Monday, August 12, 2013
Good Reads: Dark Knight of the Soul
I currently have subscriptions to three separate Batman titles. My home library has a dedicated Batman shelf. I have a different Batman shirt for just about every day of the week (not including my hoodie, pajamas and ubiquitous hat). My only contribution to decorating Lil Grinder’s room was installing a Bat Signal night light. I’ve been known to blow whole weekends watching Batman movies, starting with Adam West and working my way up to Christian Bale, only stirring from the couch as my bladder and stomach demand. I would go gay for Kevin Conroy. What I’m trying to say is I have a thing for Batman. (My wife would say that “thing” is an “obsession,” but what do she and that psychologist at my intervention know?) Grant Morrison and Dave McKean’s Arkham Asylum is my favorite Dark Knight story. No other Batman tale is as visually arresting, artistically dazzling or as thematically rich as the hypnogogic menagerie of Carroll-ian revelry McKean and Morrison magicked up in 1989. The very loose inspiration for the game of the same name, Arkham Asylum locks Batman in the titular madhouse to be h(a)unted by a roster of his most challenging villains after the Joker springs them loose on April Fool’s Day. From there, Morrison weaves a symbolic, psychologically rich story that casts Batman in a whole new light, forcing him on to the path of the hero’s journey as he plumbs the depths of his own fear. Let’s just say it’s not every day you see the Dark Knight crying for his mommy like a little bitch. It also turned the Mad Hatter from a B-list joke to one of the absolutely creepiest villains in the entire rogue’s gallery. McKean's impressionistic, multi-modal art would only intensify the fractured, dreamlike logic that pervaded the entire story. Unlike the Bat-titles Morrison would pen later, here he has no interest in rehashing the mythos of the stoic Caped Crusader and his implacable quest for justice. Instead, Morrison breaks down Batman psychologically, forcing Gotham’s favorite crypto-fascist plutocrat to contemplate the warped motives that would drive a man to dress up in a rubber suit and spend his nights beating up the diseased and deformed, the impoverished and insane.
A representative passage:
“Afraid? Batman’s not afraid of anything. It’s ME. I’M afraid. I’m afraid the Joker may be RIGHT about me. Sometimes I… QUESTION the rationality of my actions. And I’m afraid that when I walk through those asylum gates… When I walk into ARKHAM and the doors close behind me… It’ll be just like coming home.”

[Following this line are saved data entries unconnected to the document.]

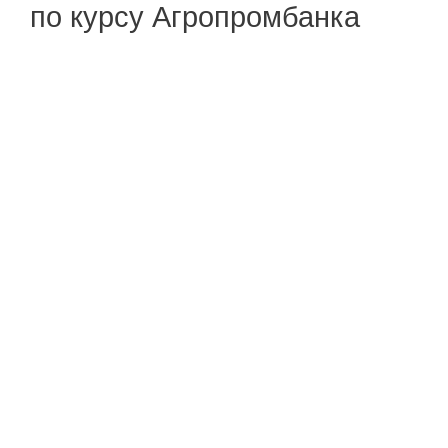
по курсу Агропромбанка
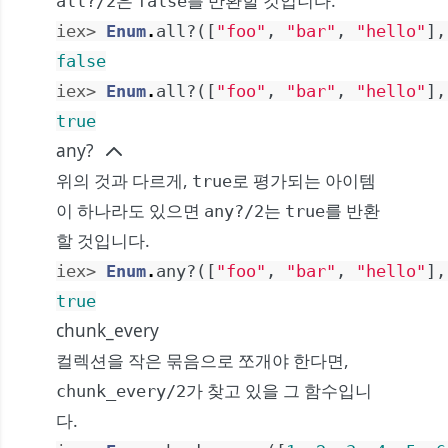
은
를 반환할 것입니다.
all?/2
false
iex> 
Enum
.
all?
(
[
"foo"
,
"bar"
,
"hello"
]
,
false
iex> 
Enum
.
all?
(
[
"foo"
,
"bar"
,
"hello"
]
,
true
any?
위의 것과 다르게,
로 평가되는 아이템
true
이 하나라도 있으면
는
를 반환
any?/2
true
할 것입니다.
iex> 
Enum
.
any?
(
[
"foo"
,
"bar"
,
"hello"
]
,
true
chunk_every
컬렉션을 작은 묶음으로 쪼개야 한다면,
가 찾고 있을 그 함수입니
chunk_every/2
다.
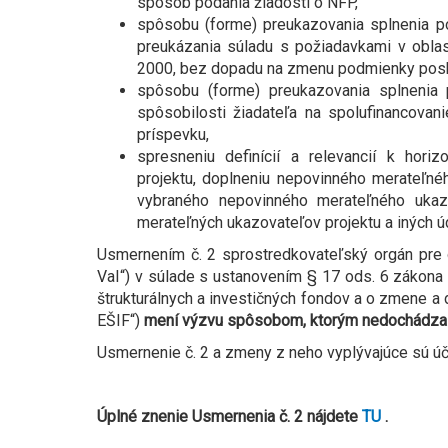
spôsob podania žiadosti o NFP,
spôsobu (forme) preukazovania splnenia p
preukázania súladu s požiadavkami v obla
2000, bez dopadu na zmenu podmienky posky
spôsobu (forme) preukazovania splnenia 
spôsobilosti žiadateľa na spolufinancova
príspevku,
spresneniu definícií a relevancií k hori
projektu, doplneniu nepovinného merateľnéh
vybraného nepovinného merateľného ukaz
merateľných ukazovateľov projektu a iných ú
Usmernením č. 2 sprostredkovateľský orgán pre 
VaI“) v súlade s ustanovením § 17 ods. 6 zákona
štrukturálnych a investičných fondov a o zmene a 
EŠIF“)
mení výzvu spôsobom, ktorým nedochádza 
Usmernenie č. 2 a zmeny z neho vyplývajúce sú úči
Úplné znenie Usmernenia č. 2 nájdete
TU
.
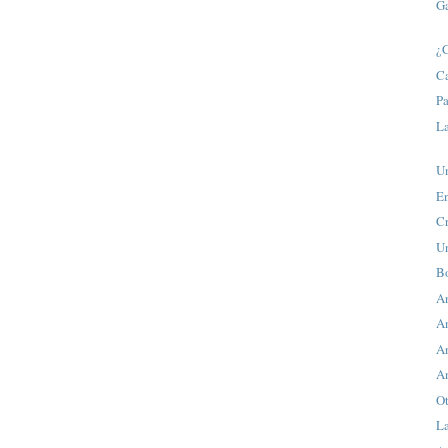
Ga
¿C
C
P
L
U
En
Cr
U
B
An
An
An
An
Ot
La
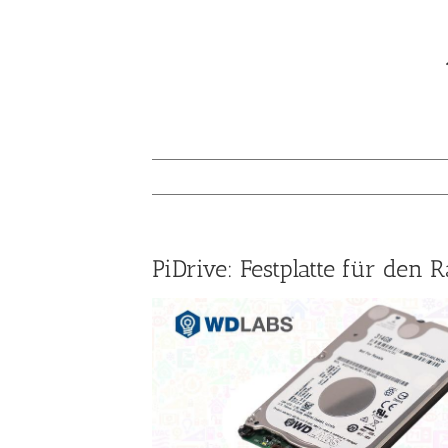
PiDrive: Festplatte für den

The album: Tree of No Return by Tusk
While not Batman themed (and oh does the world ever need a Batman themed grind band!), Tusk’s grind/sludge masterpiece is psychological horror tale about a dude getting lost in the woods, going insane from exposure and dehydration and eventually getting eaten by bears. Both Arkham Asylum and Tree of No Return are possessed by the notion of how your surroundings can affect your outlook (the relevant phobias being claustro- and agora-, respectively), something that has intrigued me since my first visit to the psychological gauntlet of the Holocaust Museum. The wide open woods have never felt so fraught as they do in the hands of 75 percent of Pelican gone grind. The songs blast and snarl at the start but elongate and warp as the album wears on, drawing out into sludgy psychedelia as our protagonist loses not only his sense of direction but his sense of self. It’s much the same psychological breakdown Batman suffers in the shadow-haunted halls of Arkham.
A representative song: “Starvation Dementia”
Black swarms cut the moon apart. Leather wings carry rabid heart. Skyward hordes over moon-swept wood. Wraiths of madness fro blackest earth. Lunarscape shown bright, now gone. Nowhere lands orbit on. Unseen vissoth stir about. Hidden something , crawling sounds whipper out there from a rock, scratching round tree bark.
No more feeling like a human being. Necron spider limbs rattle along herky jerky from wilderness to beyond. No more feeling like a human being. No more.